## Goal of the exercise
Please give, word for word, the line containing "Localize all elements." and every line that comes after it in the data below.

─── Input ───

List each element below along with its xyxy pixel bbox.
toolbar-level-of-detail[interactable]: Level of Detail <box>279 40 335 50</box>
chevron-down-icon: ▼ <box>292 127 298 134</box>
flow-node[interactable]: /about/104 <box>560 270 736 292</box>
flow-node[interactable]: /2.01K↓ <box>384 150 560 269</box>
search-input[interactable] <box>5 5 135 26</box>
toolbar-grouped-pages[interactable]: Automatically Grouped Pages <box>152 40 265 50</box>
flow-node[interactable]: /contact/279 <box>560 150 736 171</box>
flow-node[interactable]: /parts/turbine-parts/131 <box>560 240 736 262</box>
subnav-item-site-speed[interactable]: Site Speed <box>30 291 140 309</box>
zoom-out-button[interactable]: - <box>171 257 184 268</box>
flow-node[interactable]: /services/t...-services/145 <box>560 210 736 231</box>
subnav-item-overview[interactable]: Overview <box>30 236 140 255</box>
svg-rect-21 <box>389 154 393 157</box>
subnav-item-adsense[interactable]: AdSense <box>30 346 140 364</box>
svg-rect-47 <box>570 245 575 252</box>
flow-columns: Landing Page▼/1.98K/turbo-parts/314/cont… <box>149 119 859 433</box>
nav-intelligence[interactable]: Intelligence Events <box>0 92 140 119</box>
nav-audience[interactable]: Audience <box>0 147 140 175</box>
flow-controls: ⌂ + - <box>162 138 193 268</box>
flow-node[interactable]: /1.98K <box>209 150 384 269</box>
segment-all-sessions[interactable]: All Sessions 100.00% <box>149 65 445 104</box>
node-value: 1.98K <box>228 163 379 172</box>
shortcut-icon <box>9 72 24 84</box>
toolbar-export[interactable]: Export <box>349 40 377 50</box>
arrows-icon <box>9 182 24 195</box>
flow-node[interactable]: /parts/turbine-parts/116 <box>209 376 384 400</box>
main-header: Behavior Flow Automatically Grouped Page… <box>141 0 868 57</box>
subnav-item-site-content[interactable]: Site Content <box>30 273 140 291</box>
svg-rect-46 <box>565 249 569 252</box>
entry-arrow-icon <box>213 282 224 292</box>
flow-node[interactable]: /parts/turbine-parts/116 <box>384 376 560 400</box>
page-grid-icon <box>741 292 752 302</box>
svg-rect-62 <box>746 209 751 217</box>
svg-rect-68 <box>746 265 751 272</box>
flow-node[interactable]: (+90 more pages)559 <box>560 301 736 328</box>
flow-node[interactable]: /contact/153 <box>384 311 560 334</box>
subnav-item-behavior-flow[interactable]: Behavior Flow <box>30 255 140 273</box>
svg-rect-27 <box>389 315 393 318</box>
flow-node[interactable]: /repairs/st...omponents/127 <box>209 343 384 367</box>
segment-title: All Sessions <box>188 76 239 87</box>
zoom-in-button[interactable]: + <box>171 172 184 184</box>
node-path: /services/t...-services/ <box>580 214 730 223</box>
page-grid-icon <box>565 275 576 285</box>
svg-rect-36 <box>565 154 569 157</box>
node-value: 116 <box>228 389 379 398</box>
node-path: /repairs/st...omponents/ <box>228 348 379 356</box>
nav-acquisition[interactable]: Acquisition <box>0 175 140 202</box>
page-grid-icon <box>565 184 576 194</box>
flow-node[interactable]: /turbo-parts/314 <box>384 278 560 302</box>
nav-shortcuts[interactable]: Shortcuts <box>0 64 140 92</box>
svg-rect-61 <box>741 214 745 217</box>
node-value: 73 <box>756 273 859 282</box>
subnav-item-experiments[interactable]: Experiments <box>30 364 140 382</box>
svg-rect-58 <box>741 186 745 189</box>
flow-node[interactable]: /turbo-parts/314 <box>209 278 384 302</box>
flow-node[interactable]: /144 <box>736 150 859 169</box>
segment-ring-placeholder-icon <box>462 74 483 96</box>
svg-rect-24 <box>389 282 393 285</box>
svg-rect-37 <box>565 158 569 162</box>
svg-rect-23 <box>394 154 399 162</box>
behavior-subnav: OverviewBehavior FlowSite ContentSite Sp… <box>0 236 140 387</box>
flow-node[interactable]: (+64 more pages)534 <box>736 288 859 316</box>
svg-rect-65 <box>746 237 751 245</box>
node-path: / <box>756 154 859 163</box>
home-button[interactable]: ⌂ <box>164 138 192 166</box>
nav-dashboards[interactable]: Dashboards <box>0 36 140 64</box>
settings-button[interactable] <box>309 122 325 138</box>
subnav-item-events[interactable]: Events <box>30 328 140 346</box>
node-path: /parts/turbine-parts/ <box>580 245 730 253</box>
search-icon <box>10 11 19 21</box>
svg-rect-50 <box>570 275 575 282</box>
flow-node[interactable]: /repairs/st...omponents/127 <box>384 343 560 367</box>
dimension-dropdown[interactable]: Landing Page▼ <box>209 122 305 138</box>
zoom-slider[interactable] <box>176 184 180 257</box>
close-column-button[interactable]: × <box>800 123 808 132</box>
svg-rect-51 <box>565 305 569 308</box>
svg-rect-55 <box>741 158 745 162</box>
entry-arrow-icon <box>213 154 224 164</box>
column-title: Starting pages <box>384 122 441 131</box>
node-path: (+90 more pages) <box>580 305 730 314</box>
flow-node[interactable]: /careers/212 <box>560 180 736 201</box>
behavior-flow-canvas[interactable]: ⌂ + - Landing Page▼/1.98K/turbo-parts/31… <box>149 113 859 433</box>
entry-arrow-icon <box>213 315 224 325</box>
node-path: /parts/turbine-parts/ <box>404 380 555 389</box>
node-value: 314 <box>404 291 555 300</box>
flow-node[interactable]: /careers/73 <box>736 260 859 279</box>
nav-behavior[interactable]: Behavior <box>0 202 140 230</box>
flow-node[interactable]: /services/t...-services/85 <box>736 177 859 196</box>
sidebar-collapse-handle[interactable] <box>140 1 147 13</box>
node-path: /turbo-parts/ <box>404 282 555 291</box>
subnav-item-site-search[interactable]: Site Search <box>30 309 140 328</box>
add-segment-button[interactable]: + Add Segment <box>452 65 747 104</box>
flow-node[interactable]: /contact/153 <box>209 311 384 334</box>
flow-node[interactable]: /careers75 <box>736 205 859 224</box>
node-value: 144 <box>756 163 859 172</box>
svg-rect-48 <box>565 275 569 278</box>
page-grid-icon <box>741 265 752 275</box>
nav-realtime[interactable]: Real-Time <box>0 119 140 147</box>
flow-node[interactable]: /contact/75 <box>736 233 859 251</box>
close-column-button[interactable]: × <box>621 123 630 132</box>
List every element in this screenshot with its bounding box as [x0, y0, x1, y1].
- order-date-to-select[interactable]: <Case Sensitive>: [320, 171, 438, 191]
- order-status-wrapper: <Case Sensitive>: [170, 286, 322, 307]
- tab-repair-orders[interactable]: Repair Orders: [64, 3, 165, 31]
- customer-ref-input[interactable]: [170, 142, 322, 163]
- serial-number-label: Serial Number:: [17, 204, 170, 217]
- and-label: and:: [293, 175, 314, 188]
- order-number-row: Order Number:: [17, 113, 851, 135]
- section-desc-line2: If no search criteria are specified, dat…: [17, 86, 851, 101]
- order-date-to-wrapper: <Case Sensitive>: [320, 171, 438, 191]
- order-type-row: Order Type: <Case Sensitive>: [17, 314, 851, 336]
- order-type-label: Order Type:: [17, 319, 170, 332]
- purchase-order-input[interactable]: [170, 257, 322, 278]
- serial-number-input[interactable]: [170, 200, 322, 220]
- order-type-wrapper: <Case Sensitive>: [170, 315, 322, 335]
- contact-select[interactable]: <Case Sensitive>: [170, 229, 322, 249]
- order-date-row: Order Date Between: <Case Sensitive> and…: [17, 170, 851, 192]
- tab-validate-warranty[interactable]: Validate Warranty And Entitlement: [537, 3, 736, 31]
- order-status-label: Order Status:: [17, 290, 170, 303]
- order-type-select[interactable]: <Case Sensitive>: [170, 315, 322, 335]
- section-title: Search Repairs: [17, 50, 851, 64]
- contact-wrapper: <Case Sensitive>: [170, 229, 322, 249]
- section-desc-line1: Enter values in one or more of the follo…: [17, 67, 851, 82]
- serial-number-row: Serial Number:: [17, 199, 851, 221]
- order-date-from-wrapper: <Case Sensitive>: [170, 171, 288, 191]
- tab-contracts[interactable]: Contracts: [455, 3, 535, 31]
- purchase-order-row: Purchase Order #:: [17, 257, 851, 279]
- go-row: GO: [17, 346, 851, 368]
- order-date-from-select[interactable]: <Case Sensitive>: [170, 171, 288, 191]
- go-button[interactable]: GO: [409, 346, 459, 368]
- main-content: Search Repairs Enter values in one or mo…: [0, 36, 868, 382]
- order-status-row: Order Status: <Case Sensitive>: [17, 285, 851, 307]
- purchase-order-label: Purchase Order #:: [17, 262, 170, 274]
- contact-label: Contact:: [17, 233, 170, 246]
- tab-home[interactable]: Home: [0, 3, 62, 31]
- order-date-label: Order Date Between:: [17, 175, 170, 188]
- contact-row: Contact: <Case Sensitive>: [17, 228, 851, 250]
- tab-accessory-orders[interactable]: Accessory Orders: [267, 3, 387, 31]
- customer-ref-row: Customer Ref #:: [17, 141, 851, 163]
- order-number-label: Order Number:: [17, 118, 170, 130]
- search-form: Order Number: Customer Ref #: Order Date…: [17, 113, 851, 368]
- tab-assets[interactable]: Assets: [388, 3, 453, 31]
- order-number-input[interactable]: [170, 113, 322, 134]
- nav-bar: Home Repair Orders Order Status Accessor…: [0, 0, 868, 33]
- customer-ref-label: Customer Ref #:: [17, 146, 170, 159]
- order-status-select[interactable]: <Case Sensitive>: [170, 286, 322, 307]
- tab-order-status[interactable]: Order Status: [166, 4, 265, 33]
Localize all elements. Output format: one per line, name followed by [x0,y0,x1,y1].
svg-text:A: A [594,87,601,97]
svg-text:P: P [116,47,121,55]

───

## Task answer
Localize all elements. Output format: one per line, name followed by [x0,y0,x1,y1].
svg-text:A: A [594,87,601,97]
svg-text:P: P [116,47,121,55]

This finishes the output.